Inés sonrió durante un pequeño instante. Cuando sobrepasas la frontera de la tristeza profunda, esta queda mantenida, clavada en tu corazón, que ya no es capaz de sentir las mismas cosas que antes. La risa, por ejemplo, sabe amarga. La felicidad es áspera, y el sexo, frío.

—En unas horas entro a trabajar —dijo al llegar a la esquina de su casa—. Quiero que me cuentes todo lo que descubras de África.

—Serás la primera en saberlo.

Al llegar a su portal, dejé el motor al ralentí y apagué la radio. Los programas nocturnos siempre me habían hastiado. Estaban hechos para provocar sueño a aquel que no pudiera dormir. En otros, llamaban chalados que deseaban masturbarse con peluches, o automutilarse, o reprimían pensamientos incestuosos. Todos los locos despiertos por la noche, pegados al transmisor, para evitar salir por el día. No quería convertirme en uno de ellos, ni siquiera intentar comprenderlos. Que cada cual se tragase su propia basura y, como dijo el sabio: «si hay miseria, que no se note».

—Una vez vi una película sobre García Lorca —dijo—. Partía de la idea de que no murió fusilado, sino que se quedó amnésico y paseaba como un vagabundo por las calles de Granada.

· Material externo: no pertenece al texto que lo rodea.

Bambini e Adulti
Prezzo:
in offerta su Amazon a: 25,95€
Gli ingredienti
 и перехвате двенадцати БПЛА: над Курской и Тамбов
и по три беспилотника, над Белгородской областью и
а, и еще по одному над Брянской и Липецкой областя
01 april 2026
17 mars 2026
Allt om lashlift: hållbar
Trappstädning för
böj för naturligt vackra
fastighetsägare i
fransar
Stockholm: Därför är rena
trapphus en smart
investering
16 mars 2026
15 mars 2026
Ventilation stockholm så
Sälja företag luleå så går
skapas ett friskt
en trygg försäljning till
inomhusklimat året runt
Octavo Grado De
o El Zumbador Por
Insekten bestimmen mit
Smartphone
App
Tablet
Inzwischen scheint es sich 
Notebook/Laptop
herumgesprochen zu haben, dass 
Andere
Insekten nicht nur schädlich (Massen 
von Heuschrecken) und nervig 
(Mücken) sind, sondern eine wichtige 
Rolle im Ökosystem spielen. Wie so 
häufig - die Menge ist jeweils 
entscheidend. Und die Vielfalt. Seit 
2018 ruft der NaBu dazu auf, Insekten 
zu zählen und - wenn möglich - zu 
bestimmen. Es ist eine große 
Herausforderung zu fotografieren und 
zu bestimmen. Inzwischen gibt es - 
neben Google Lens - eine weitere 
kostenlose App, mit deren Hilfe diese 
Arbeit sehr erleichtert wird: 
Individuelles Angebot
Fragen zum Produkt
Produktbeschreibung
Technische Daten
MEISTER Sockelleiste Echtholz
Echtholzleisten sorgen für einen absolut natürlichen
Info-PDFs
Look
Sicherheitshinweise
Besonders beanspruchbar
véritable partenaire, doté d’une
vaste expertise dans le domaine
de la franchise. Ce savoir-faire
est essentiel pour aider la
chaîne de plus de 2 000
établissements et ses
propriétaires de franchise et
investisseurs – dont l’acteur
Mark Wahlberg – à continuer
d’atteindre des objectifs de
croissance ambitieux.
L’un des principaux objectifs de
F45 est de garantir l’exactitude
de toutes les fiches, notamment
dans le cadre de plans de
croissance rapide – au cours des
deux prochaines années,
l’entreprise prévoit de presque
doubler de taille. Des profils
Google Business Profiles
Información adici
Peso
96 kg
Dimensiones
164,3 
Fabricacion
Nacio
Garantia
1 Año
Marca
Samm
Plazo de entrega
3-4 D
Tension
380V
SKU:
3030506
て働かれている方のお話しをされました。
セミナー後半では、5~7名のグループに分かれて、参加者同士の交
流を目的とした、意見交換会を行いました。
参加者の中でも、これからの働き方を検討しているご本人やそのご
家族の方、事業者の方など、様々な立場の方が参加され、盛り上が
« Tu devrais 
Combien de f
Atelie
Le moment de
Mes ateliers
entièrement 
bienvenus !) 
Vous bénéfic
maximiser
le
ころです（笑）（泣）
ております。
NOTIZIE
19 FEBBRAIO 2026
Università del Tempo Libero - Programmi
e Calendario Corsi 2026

Allí estaba, la ilusión de un final feliz. África tiene un accidente de tráfico y está sola y perdida por los albergues de la ciudad, esperando que alguien vaya a buscarla. Era una cábala, una posibilidad lejana, algo improbable y bonito a lo que agarrarse en lugar de a la cruel realidad. Quizá aún fantaseaba con que un día un adolescente tocase su puerta y le dijera que es Jaime, que perdón por llegar tarde a cenar. Inés se mentía, y yo no iba a destruir esas fantasías.

—Pondremos carteles. —Propuse—. Si alguien la ha visto, llamará al teléfono. Los Rojas tienen mucho capital, pueden movilizar a mucha gente. Encontraremos a África. Ya verás.

No sé si mentí bien o mal. Solo sé que a ella pareció bastarle.